EXTRACTED ENTRIES section start

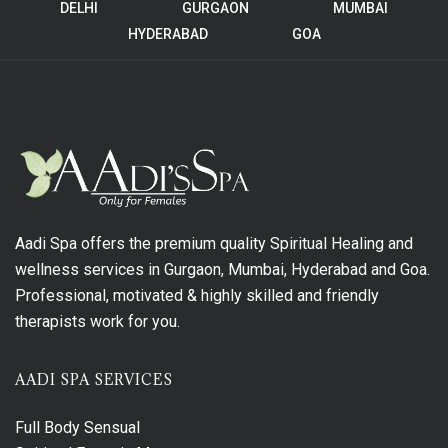
DELHI
GURGAON
MUMBAI
HYDERABAD
GOA
Aadi Spa offers the premium quality Spiritual Healing and
wellness services in Gurgaon, Mumbai, Hyderabad and Goa.
Professional, motivated & highly skilled and friendly
therapists work for you.
AADI SPA SERVICES
Full Body Sensual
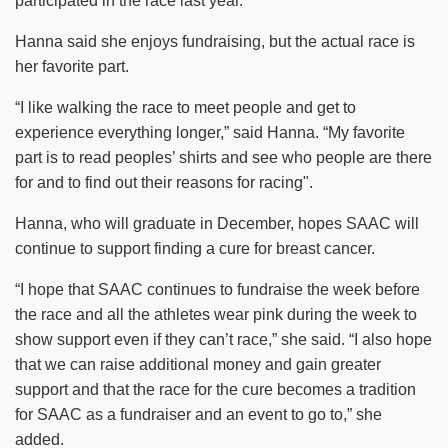
participated in the race last year.
Hanna said she enjoys fundraising, but the actual race is
her favorite part.
“I like walking the race to meet people and get to
experience everything longer,” said Hanna. “My favorite
part is to read peoples’ shirts and see who people are there
for and to find out their reasons for racing".
Hanna, who will graduate in December, hopes SAAC will
continue to support finding a cure for breast cancer.
“I hope that SAAC continues to fundraise the week before
the race and all the athletes wear pink during the week to
show support even if they can’t race,” she said. “I also hope
that we can raise additional money and gain greater
support and that the race for the cure becomes a tradition
for SAAC as a fundraiser and an event to go to,” she
added.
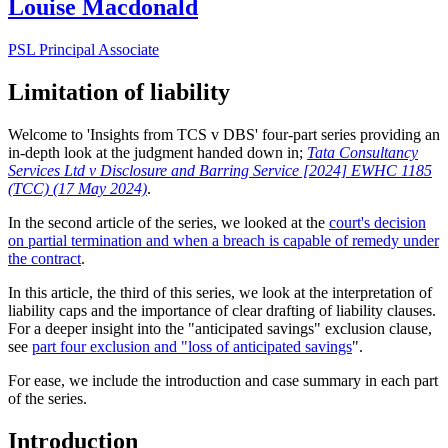
Louise Macdonald
PSL Principal Associate
Limitation of liability
Welcome to 'Insights from TCS v DBS' four-part series providing an
in-depth look at the judgment handed down in;
Tata Consultancy
Services Ltd v Disclosure and Barring Service [2024] EWHC 1185
(TCC) (17 May 2024)
.
In the second article of the series, we looked at the
court's decision
on partial termination and when a breach is capable of remedy under
the contract
.
In this article, the third of this series, we look at the interpretation of
liability caps and the importance of clear drafting of liability clauses.
For a deeper insight into the "anticipated savings" exclusion clause,
see
part four exclusion and "loss of anticipated savings
".
For ease, we include the introduction and case summary in each part
of the series.
Introduction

EXTRACTED ENTRIES section end

TASK BRIEF - Search the material above for "race". Copy each line that has it.

RESPONSE -
participated in the race last year.
Hanna said she enjoys fundraising, but the actual race is
“I like walking the race to meet people and get to
the race and all the athletes wear pink during the week to
show support even if they can’t race,” she said. “I also hope
support and that the race for the cure becomes a tradition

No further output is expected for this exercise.